Unemployment is also very low. For July, the unemployment rate fell to 3.4% (from 3.5% in July).
The Challenge Ahead
Getting inflation under control without overshooting will be a challenge. The full effects of an interest rate rise is not likely to be fully seen until after at least 12 months or more. However, if the RBA acts too slowly, then inflation is likely to become entrenched or ‘sticky’ and the cash rate will have to pushed even higher that before to rein in inflation. This will also result in higher inflation for longer.
There is already some evidence of inflation becoming entrenched. Businesses are putting up prices to compensate for increased input costs – plus some more either with the expectation of more inflation to come, or to enhance profitability.
No one really knows what threshold the cash rate will have to reach to get inflation under control. During the last inflation crisis in the 1970s, it was found the cash rate needed to be higher than the inflation rate to bring inflation down.
Today however, household debt levels are multiples times more than during the 1970s – in many cases unprecedented. One would expect debt would act as a multiplier, with the result that interest rates do not necessarily have to increase as much to obtain the same pull back in spending than during the 1970s.
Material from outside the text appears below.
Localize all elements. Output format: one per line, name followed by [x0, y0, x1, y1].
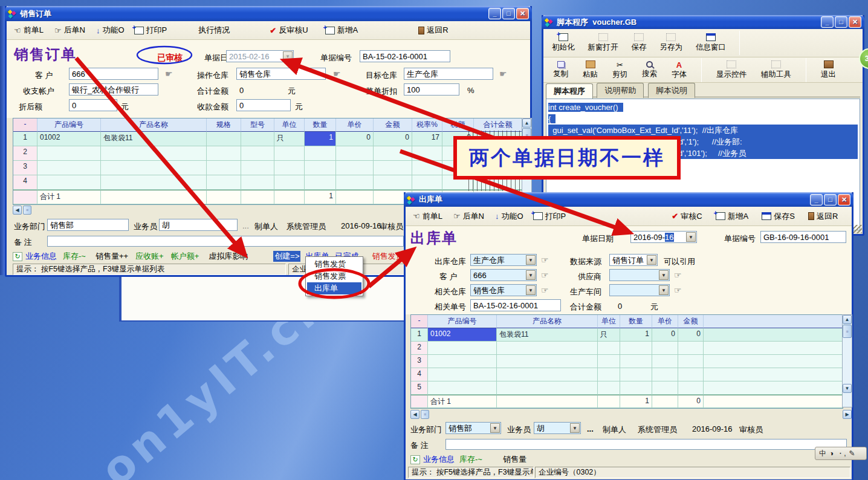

We also measure inflation differently to that of the late 1970s. The CPI is a product of a basket of goods with different weights. Some items have been removed (e.g. house asset prices), and most of the weights are now different. For example, if United States CPI was calculated today using the same 1980 methodology, the result would be 17 percent, almost twice today’s official measure of 8.5%. With all other factors being equal (i.e household debt), this could that mean the cash rate now has to exceed the inflation by double.
Inflation is the number One Priority
While predicting the future of inflation and interest rate movements are murky, one thing is clear. The RBA, like most central banks, is committed to getting inflation under control.
“The RBA is committed to ensuring that the current period of higher inflation is only temporary and it will do what is necessary to bring inflation back to target.” remarked Philip Lowe during his address to the Australian Strategic Business Forum 2022.
Late last month, United States Federal Reserve Chair Jerome Powell delivered a short and direct speech at Jackson Hole. “Price stability is the responsibility of the Federal Reserve and serves as the bedrock of our economy. Without price stability, the economy does not work for anyone.”
Today’s statement on the momentary policy decision borrows the Fed’s reference to price stability, “Price stability is a prerequisite for a strong economy and a sustained period of full employment.”
For over two decades, leveraged markets and the heavily indebted has come to expect and depend upon a pivot in monetary policy (or Fed Put) as soon as markets show some sign of softening. In most of these cases, central banks were trying to generate some inflation to get back within target bands. The difference today is we have too much inflation.